Make an exact copy of every entry.
[Start of Attachment]
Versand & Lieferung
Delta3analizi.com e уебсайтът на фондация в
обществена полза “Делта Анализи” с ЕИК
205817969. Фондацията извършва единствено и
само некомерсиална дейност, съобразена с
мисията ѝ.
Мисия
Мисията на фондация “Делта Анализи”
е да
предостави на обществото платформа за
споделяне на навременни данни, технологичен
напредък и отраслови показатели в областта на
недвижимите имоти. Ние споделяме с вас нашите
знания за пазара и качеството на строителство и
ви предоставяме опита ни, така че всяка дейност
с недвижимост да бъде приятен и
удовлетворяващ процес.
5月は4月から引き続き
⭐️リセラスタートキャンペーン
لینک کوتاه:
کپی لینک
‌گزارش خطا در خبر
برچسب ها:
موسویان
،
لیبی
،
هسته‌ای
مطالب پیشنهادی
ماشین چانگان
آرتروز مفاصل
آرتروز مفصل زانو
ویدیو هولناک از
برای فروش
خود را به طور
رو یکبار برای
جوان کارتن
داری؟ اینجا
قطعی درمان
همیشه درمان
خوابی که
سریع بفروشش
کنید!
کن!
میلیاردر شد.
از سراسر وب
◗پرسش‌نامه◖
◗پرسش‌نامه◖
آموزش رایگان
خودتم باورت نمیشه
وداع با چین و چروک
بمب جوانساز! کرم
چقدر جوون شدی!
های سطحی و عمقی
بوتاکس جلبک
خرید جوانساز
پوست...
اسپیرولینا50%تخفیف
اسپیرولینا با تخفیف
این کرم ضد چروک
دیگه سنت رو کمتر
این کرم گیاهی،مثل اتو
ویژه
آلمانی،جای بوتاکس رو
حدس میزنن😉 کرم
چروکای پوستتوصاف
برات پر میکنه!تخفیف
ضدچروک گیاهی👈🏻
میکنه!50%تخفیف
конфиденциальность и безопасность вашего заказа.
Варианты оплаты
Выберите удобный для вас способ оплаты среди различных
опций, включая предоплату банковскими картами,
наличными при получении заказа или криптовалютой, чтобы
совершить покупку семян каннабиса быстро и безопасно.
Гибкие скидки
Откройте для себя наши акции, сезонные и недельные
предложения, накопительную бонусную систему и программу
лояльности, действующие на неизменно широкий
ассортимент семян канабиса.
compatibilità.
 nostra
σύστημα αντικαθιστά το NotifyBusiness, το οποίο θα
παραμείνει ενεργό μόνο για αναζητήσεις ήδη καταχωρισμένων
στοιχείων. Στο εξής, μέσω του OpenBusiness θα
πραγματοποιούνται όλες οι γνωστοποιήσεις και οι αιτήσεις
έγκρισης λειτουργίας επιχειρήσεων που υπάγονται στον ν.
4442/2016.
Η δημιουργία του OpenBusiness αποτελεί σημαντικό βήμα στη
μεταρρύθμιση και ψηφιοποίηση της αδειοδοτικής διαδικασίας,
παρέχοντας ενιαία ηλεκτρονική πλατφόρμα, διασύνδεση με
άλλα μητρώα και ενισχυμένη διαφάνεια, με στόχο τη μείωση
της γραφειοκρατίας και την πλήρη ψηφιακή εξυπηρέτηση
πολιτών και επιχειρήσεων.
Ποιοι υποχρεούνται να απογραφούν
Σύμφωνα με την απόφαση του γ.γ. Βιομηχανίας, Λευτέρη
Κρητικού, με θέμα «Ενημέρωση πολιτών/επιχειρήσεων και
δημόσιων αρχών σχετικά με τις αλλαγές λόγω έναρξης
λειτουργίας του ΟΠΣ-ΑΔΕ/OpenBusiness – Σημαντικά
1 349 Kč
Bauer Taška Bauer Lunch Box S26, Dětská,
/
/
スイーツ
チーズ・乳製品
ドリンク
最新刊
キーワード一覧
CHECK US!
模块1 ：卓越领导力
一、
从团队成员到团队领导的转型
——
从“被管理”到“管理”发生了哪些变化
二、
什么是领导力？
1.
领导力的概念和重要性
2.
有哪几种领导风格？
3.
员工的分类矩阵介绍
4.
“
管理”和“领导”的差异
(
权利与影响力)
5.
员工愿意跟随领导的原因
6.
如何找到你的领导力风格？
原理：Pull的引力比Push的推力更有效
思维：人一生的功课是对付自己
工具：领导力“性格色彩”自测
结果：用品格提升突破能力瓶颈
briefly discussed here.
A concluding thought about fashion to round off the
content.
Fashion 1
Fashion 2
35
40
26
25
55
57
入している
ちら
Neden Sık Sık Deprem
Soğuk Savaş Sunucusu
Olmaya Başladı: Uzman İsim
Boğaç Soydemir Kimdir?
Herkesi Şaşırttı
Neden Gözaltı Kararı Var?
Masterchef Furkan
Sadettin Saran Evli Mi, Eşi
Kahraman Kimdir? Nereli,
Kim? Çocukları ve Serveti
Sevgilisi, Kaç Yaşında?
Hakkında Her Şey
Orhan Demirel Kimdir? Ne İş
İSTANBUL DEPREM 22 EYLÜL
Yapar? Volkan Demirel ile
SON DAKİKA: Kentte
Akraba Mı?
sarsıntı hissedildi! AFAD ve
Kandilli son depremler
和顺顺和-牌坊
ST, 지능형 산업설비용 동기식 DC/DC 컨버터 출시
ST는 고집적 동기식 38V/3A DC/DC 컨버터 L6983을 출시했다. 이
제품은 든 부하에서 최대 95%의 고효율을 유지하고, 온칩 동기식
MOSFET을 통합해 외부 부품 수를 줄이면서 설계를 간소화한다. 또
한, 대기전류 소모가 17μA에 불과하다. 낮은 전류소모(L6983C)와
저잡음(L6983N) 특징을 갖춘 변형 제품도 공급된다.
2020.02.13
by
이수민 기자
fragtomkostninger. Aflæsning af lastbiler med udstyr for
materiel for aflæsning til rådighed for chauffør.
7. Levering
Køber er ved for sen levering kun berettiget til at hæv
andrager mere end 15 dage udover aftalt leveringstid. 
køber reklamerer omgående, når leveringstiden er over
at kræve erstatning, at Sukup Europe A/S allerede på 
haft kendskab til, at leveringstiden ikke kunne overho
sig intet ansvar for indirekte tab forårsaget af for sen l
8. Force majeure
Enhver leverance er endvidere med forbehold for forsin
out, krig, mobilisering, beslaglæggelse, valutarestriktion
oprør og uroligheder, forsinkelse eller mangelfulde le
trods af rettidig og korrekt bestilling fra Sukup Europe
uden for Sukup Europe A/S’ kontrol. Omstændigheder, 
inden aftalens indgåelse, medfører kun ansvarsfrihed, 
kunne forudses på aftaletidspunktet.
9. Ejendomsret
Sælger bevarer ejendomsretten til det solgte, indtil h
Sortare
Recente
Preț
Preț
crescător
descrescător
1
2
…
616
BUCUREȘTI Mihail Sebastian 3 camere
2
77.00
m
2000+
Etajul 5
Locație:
[End of Attachment]
Result of this exercise
Versand & Lieferung
Delta3analizi.com e уебсайтът на фондация в
обществена полза “Делта Анализи” с ЕИК
205817969. Фондацията извършва единствено и
само некомерсиална дейност, съобразена с
мисията ѝ.
Мисия
Мисията на фондация “Делта Анализи”
е да
предостави на обществото платформа за
споделяне на навременни данни, технологичен
напредък и отраслови показатели в областта на
недвижимите имоти. Ние споделяме с вас нашите
знания за пазара и качеството на строителство и
ви предоставяме опита ни, така че всяка дейност
с недвижимост да бъде приятен и
удовлетворяващ процес.
5月は4月から引き続き
⭐️リセラスタートキャンペーン
لینک کوتاه:
کپی لینک
‌گزارش خطا در خبر
برچسب ها:
موسویان
،
لیبی
،
هسته‌ای
مطالب پیشنهادی
ماشین چانگان
آرتروز مفاصل
آرتروز مفصل زانو
ویدیو هولناک از
برای فروش
خود را به طور
رو یکبار برای
جوان کارتن
داری؟ اینجا
قطعی درمان
همیشه درمان
خوابی که
سریع بفروشش
کنید!
کن!
میلیاردر شد.
از سراسر وب
◗پرسش‌نامه◖
◗پرسش‌نامه◖
آموزش رایگان
خودتم باورت نمیشه
وداع با چین و چروک
بمب جوانساز! کرم
چقدر جوون شدی!
های سطحی و عمقی
بوتاکس جلبک
خرید جوانساز
پوست...
اسپیرولینا50%تخفیف
اسپیرولینا با تخفیف
این کرم ضد چروک
دیگه سنت رو کمتر
این کرم گیاهی،مثل اتو
ویژه
آلمانی،جای بوتاکس رو
حدس میزنن😉 کرم
چروکای پوستتوصاف
برات پر میکنه!تخفیف
ضدچروک گیاهی👈🏻
میکنه!50%تخفیف
конфиденциальность и безопасность вашего заказа.
Варианты оплаты
Выберите удобный для вас способ оплаты среди различных
опций, включая предоплату банковскими картами,
наличными при получении заказа или криптовалютой, чтобы
совершить покупку семян каннабиса быстро и безопасно.
Гибкие скидки
Откройте для себя наши акции, сезонные и недельные
предложения, накопительную бонусную систему и программу
лояльности, действующие на неизменно широкий
ассортимент семян канабиса.
compatibilità.
 nostra
σύστημα αντικαθιστά το NotifyBusiness, το οποίο θα
παραμείνει ενεργό μόνο για αναζητήσεις ήδη καταχωρισμένων
στοιχείων. Στο εξής, μέσω του OpenBusiness θα
πραγματοποιούνται όλες οι γνωστοποιήσεις και οι αιτήσεις
έγκρισης λειτουργίας επιχειρήσεων που υπάγονται στον ν.
4442/2016.
Η δημιουργία του OpenBusiness αποτελεί σημαντικό βήμα στη
μεταρρύθμιση και ψηφιοποίηση της αδειοδοτικής διαδικασίας,
παρέχοντας ενιαία ηλεκτρονική πλατφόρμα, διασύνδεση με
άλλα μητρώα και ενισχυμένη διαφάνεια, με στόχο τη μείωση
της γραφειοκρατίας και την πλήρη ψηφιακή εξυπηρέτηση
πολιτών και επιχειρήσεων.
Ποιοι υποχρεούνται να απογραφούν
Σύμφωνα με την απόφαση του γ.γ. Βιομηχανίας, Λευτέρη
Κρητικού, με θέμα «Ενημέρωση πολιτών/επιχειρήσεων και
δημόσιων αρχών σχετικά με τις αλλαγές λόγω έναρξης
λειτουργίας του ΟΠΣ-ΑΔΕ/OpenBusiness – Σημαντικά
1 349 Kč
Bauer Taška Bauer Lunch Box S26, Dětská,
/
/
スイーツ
チーズ・乳製品
ドリンク
最新刊
キーワード一覧
CHECK US!
模块1 ：卓越领导力
一、
从团队成员到团队领导的转型
——
从“被管理”到“管理”发生了哪些变化
二、
什么是领导力？
1.
领导力的概念和重要性
2.
有哪几种领导风格？
3.
员工的分类矩阵介绍
4.
“
管理”和“领导”的差异
(
权利与影响力)
5.
员工愿意跟随领导的原因
6.
如何找到你的领导力风格？
原理：Pull的引力比Push的推力更有效
思维：人一生的功课是对付自己
工具：领导力“性格色彩”自测
结果：用品格提升突破能力瓶颈
briefly discussed here.
A concluding thought about fashion to round off the
content.
Fashion 1
Fashion 2
35
40
26
25
55
57
入している
ちら
Neden Sık Sık Deprem
Soğuk Savaş Sunucusu
Olmaya Başladı: Uzman İsim
Boğaç Soydemir Kimdir?
Herkesi Şaşırttı
Neden Gözaltı Kararı Var?
Masterchef Furkan
Sadettin Saran Evli Mi, Eşi
Kahraman Kimdir? Nereli,
Kim? Çocukları ve Serveti
Sevgilisi, Kaç Yaşında?
Hakkında Her Şey
Orhan Demirel Kimdir? Ne İş
İSTANBUL DEPREM 22 EYLÜL
Yapar? Volkan Demirel ile
SON DAKİKA: Kentte
Akraba Mı?
sarsıntı hissedildi! AFAD ve
Kandilli son depremler
和顺顺和-牌坊
ST, 지능형 산업설비용 동기식 DC/DC 컨버터 출시
ST는 고집적 동기식 38V/3A DC/DC 컨버터 L6983을 출시했다. 이
제품은 든 부하에서 최대 95%의 고효율을 유지하고, 온칩 동기식
MOSFET을 통합해 외부 부품 수를 줄이면서 설계를 간소화한다. 또
한, 대기전류 소모가 17μA에 불과하다. 낮은 전류소모(L6983C)와
저잡음(L6983N) 특징을 갖춘 변형 제품도 공급된다.
2020.02.13
by
이수민 기자
fragtomkostninger. Aflæsning af lastbiler med udstyr for
materiel for aflæsning til rådighed for chauffør.
7. Levering
Køber er ved for sen levering kun berettiget til at hæv
andrager mere end 15 dage udover aftalt leveringstid. 
køber reklamerer omgående, når leveringstiden er over
at kræve erstatning, at Sukup Europe A/S allerede på 
haft kendskab til, at leveringstiden ikke kunne overho
sig intet ansvar for indirekte tab forårsaget af for sen l
8. Force majeure
Enhver leverance er endvidere med forbehold for forsin
out, krig, mobilisering, beslaglæggelse, valutarestriktion
oprør og uroligheder, forsinkelse eller mangelfulde le
trods af rettidig og korrekt bestilling fra Sukup Europe
uden for Sukup Europe A/S’ kontrol. Omstændigheder, 
inden aftalens indgåelse, medfører kun ansvarsfrihed, 
kunne forudses på aftaletidspunktet.
9. Ejendomsret
Sælger bevarer ejendomsretten til det solgte, indtil h
Sortare
Recente
Preț
Preț
crescător
descrescător
1
2
…
616
BUCUREȘTI Mihail Sebastian 3 camere
2
77.00
m
2000+
Etajul 5
Locație:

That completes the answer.